Intanto Radio Londra cresceva, erano arrivati a collaborare i fratelli Treves, Orlando, Limentani ed altri.
Una sera uscendo dalla sede della Rai di via Teulada ebbi occasione di incontrare Orlando, il celebre commentatore venuto dagli Stati Uniti a Roma. lo a quel tempo non essendo né democristiano né socialista – appartenevo al Partito di Azione – per logiche partitiche “venni messo in ghiacciaia” e, colmo dell’ironia, mi venne affidata la messa in onda del Tagschau, un notiziario in lingua tedesca per l’Alto Adige, che allora, nel 1973, partiva da Roma. Io conoscevo poco il tedesco e poi da quella sera lo detestai. La trasmissione in lingua tedesca andava in onda alle 21,00 ed una sera la macchina Rai che mi accompagnava a casa ospitò Orlando; mi presentai e gli raccontai la storiella delle SS che ho riportato sopra e lui commentò: “Certo quando parlavo dal sicuro studio di Londra pensavo a chi mi ascoltava in situazioni rischiose e questo pensiero mi rattristava. Son veramente felice che nel suo caso le cose siano andate bene ma certamente in qualche altro caso alcuni l’avranno pagata cara. Questo è un pensiero che ancora mi turba”.
Passiamo ora alla Voce dell’America, che, ritrasmessa da Radio Londra, iniziò nell’estate del 1942.

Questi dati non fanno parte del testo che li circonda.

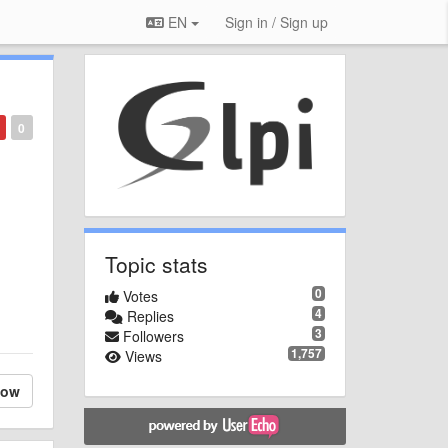
EN
Sign in / Sign up
0
Topic stats
0
Votes
4
Replies
3
Followers
1,757
Views
low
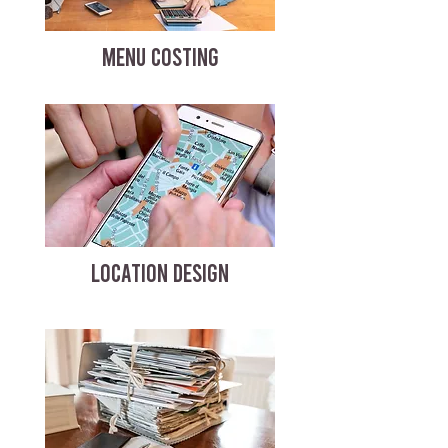
MENU COSTING
LOCATION DESIGN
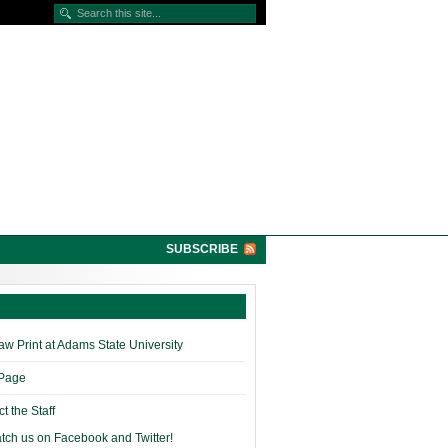
SUBSCRIBE
w Print at Adams State University
 Page
t the Staff
tch us on Facebook and Twitter!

Protagonista di queste trasmissioni era il Sindaco di New York, il famoso italo-americano Fiorello La Guardia. Nato a New York nel 1882 era figlio di una ebrea triestina e di un foggiano. Aveva vissuto anche a Trieste e a Fiume. Doveva essere un soggetto di media cultura e, dal mio punto di vista, con una punta di volgarità nell’esprimersi. La sua famosa frase “Prendi un coltello e ficcatelo...” era una frase di pessimo gusto.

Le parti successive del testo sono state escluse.